Synthesis Example 6 (present invention)
<< Synthesis of Exemplified Compound 3-12 >>
7.6 g of Exemplified Compound 1-1, 10.4 g of Exemplified Compound 2-12, 11 g of tC ₄ H ₉ ONa, and 300 mL of xylene were added and stirred for 20 minutes under a nitrogen stream. To this suspension, 0.62 g of Pd (OAc) ₂ and 1.1 g of Exemplified Compound 6-1 were added and heated at 120 ° C. for 4 hours. The mixture was stirred for 3 hours under water cooling, and the precipitated crystals were filtered, washed with water and dried. 5 L of a 1: 1 mixture of toluene and methanol was added to remove insoluble matters, followed by concentration under reduced pressure. The obtained crude product was recrystallized with toluene / acetonitrile to obtain 11.7 g of brown crystals (yield 81%, purity 96.5%).

Each compound in the examples was identified by MASS and NMR spectra and confirmed to be the target compound. Other exemplary compounds can also be synthesized according to the above method.

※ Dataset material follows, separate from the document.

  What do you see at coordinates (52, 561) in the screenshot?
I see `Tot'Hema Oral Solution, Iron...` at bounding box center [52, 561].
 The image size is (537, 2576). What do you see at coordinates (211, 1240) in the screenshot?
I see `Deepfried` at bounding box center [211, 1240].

The method for producing a nitrogen-containing heterocyclic compound of the present invention can be suitably used for producing, for example, a nitrogen-containing heterocyclic compound used as a material for an organic electroluminescence device.

Claims

A compound having a structure represented by the following general formula [1] and a compound having a structure represented by the following general formula [2] are reacted in the presence of a Pd catalyst and a phosphine ligand, and the following general formula [3] The manufacturing method of the nitrogen-containing heterocyclic compound which synthesize | combines the compound which has a structure represented by these.

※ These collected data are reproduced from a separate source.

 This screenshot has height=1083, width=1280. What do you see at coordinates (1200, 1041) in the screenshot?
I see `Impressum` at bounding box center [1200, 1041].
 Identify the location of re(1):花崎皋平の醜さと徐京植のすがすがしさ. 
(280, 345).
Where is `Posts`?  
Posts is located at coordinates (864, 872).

(In the formula, X represents a halogen atom, an alkyl sulfonate group or an aryl sulfonate group. Z 1 and Z 2 represent a nonmetallic atom group necessary for forming an aromatic hydrocarbon ring or an aromatic heterocyclic ring, respectively. Z 3 represents a simple bond or a divalent linking group, X 1 represents an oxygen atom or a sulfur atom, and A 1 to A 4 each represent a nitrogen atom or CR, provided that A 1 to (At least one of A 4 is a nitrogen atom. R and R 1 to R 3 each represents a hydrogen atom or a substituent.)
The compound having a structure represented by the general formula [2] is a compound having a structure represented by the following general formula [4], and a compound having a structure represented by the general formula [3] The method for producing a nitrogen-containing heterocyclic compound according to claim 1, which is a compound having a structure represented by the following general formula [5].

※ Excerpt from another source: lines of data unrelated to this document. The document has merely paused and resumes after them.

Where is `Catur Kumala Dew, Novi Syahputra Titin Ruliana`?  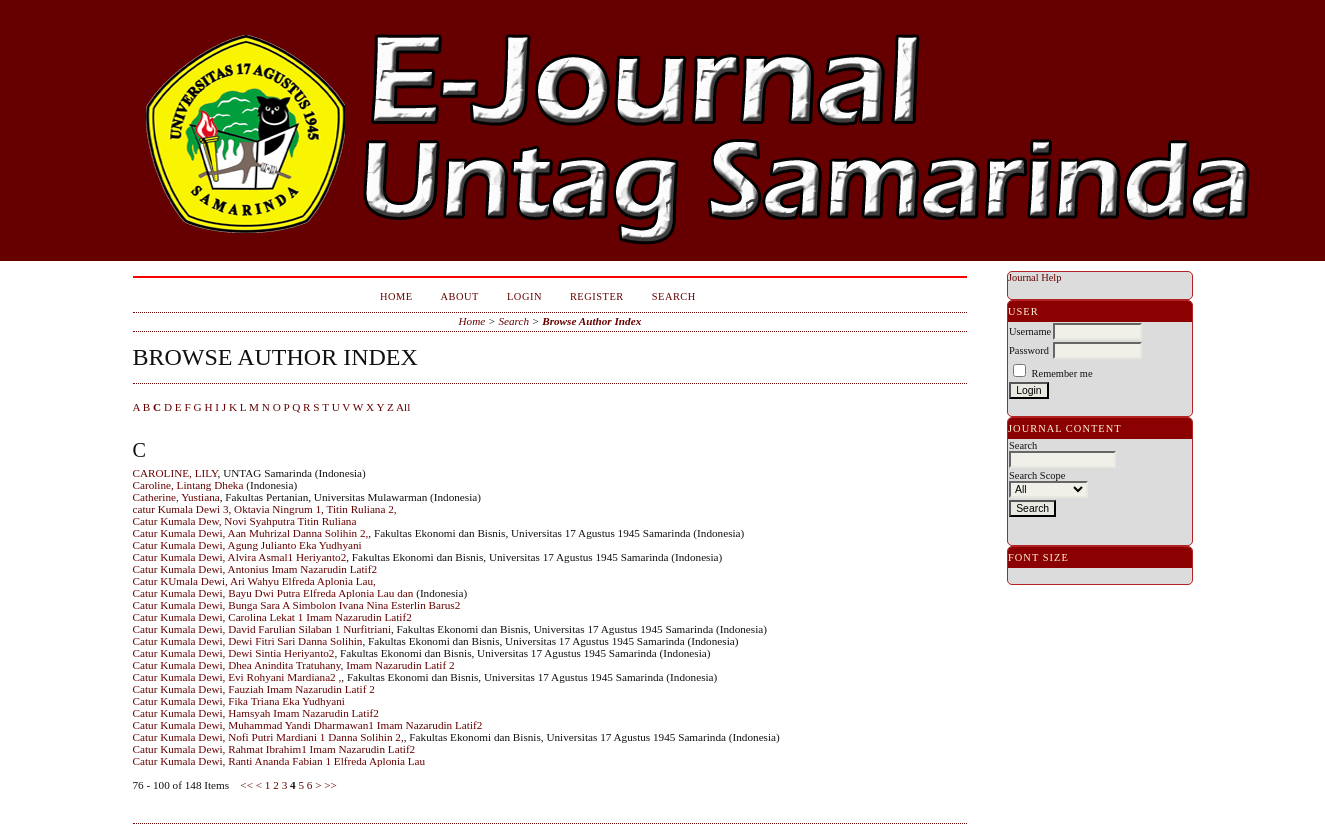 Catur Kumala Dew, Novi Syahputra Titin Ruliana is located at coordinates (245, 521).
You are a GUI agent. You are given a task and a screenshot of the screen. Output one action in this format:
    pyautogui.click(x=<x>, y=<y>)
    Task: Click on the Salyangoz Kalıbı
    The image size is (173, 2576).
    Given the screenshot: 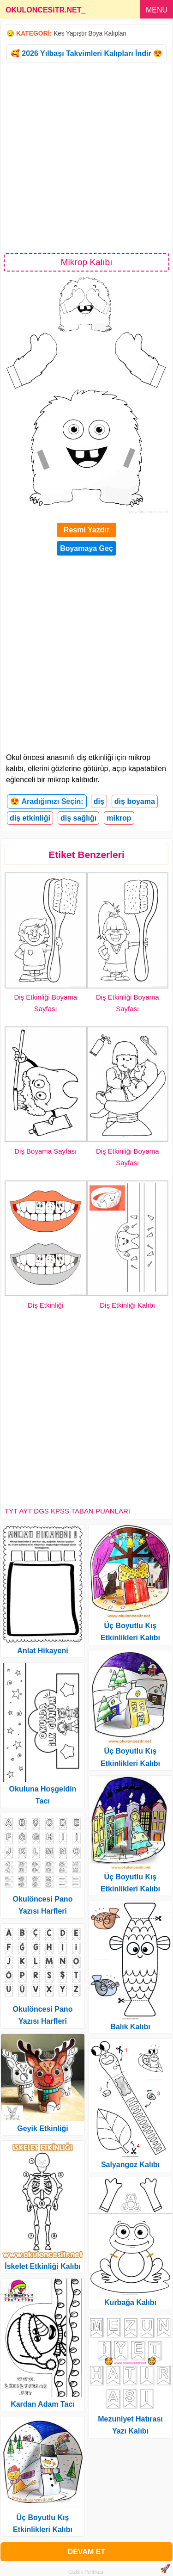 What is the action you would take?
    pyautogui.click(x=130, y=2164)
    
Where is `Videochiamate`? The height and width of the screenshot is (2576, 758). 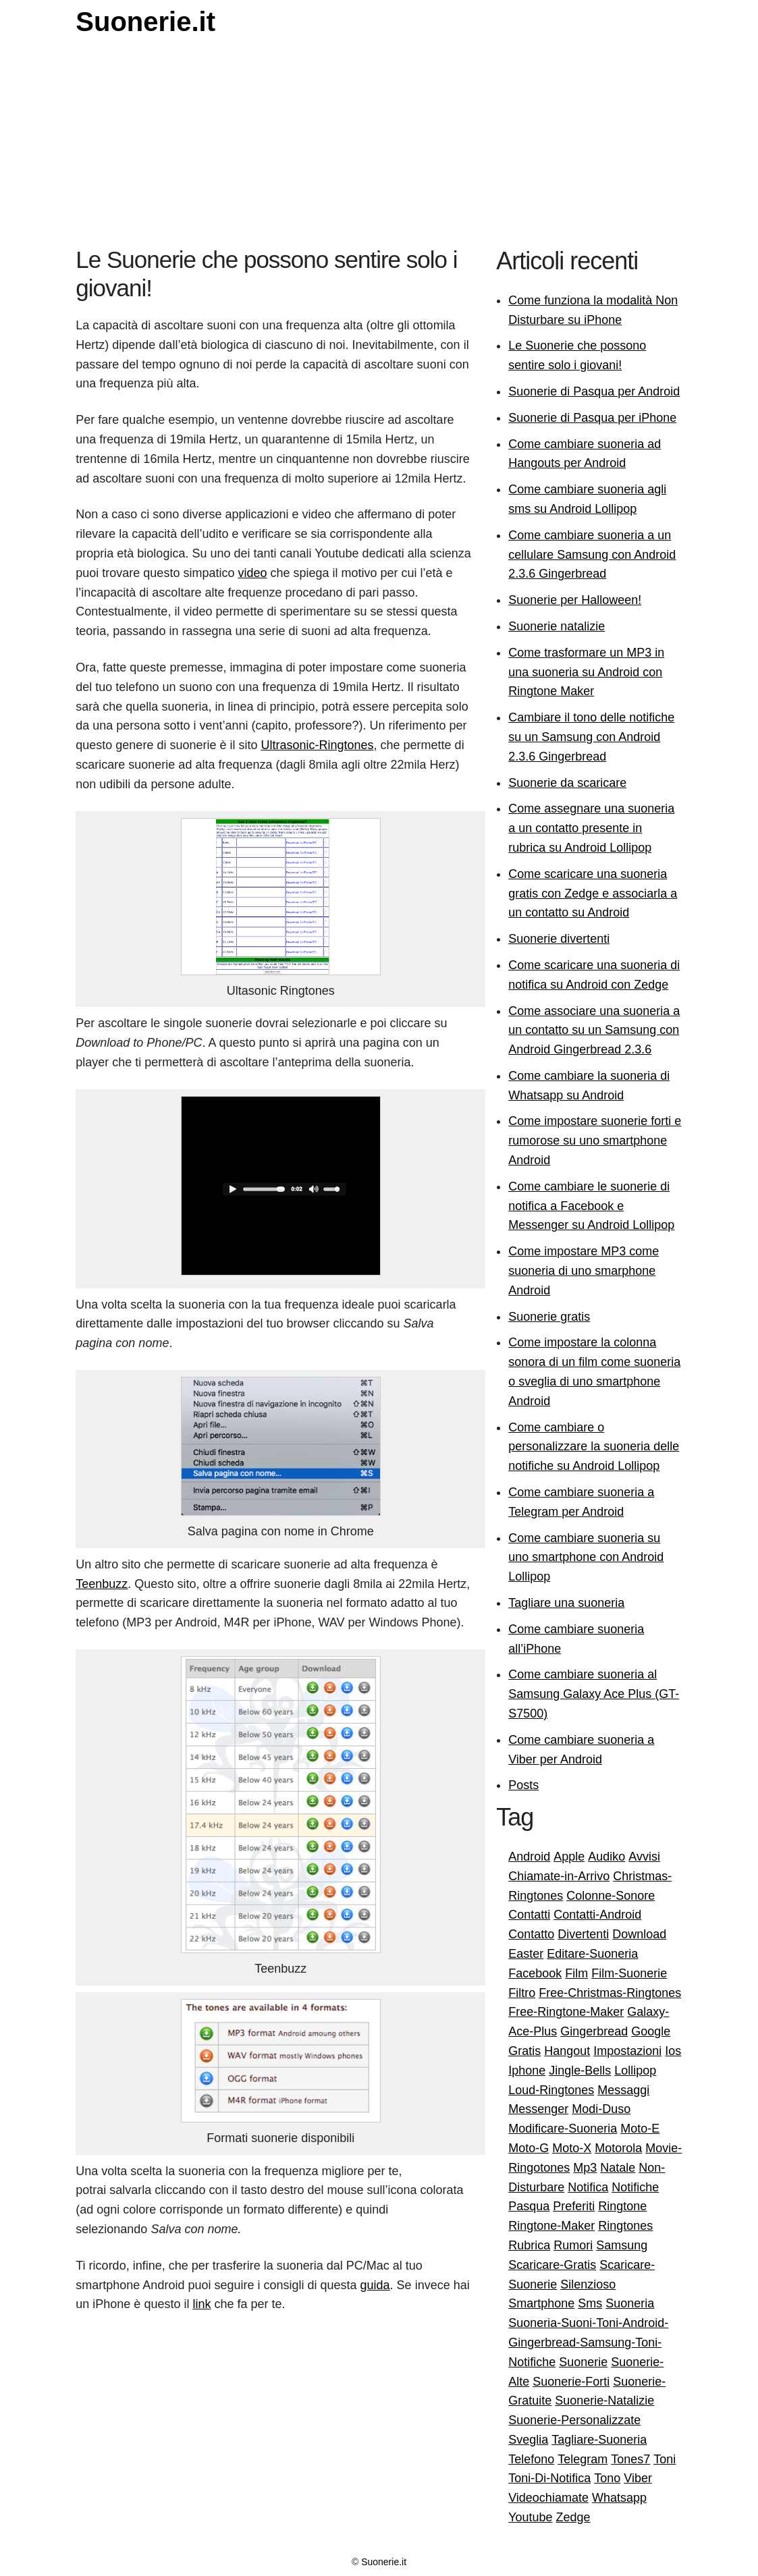 Videochiamate is located at coordinates (548, 2497).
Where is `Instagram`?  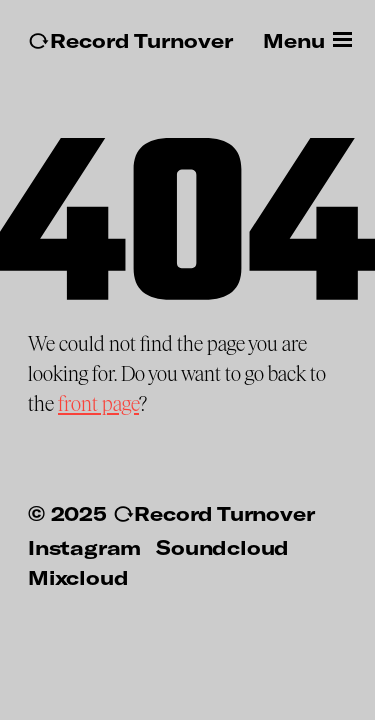 Instagram is located at coordinates (84, 547).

(In the formula, Z 1 and Z 2 each represent a nonmetallic atom group necessary for forming an aromatic hydrocarbon ring or an aromatic heterocyclic ring. Z 3 represents a simple bond or a divalent linking group. X 1 represents an oxygen atom or a sulfur atom, and R 1 to R 6 each represents a hydrogen atom or a substituent.)
The method for producing a nitrogen-containing heterocyclic compound according to claim 1 or 2, wherein the phosphine ligand has a structure represented by the following general formula [6].

(Wherein R 7 to R 9 each represents an alkyl group, a cycloalkyl group or an aryl group)
The method for producing a nitrogen-containing heterocyclic compound according to any one of claims 1 to 3 , wherein Z 3 is a mere bond.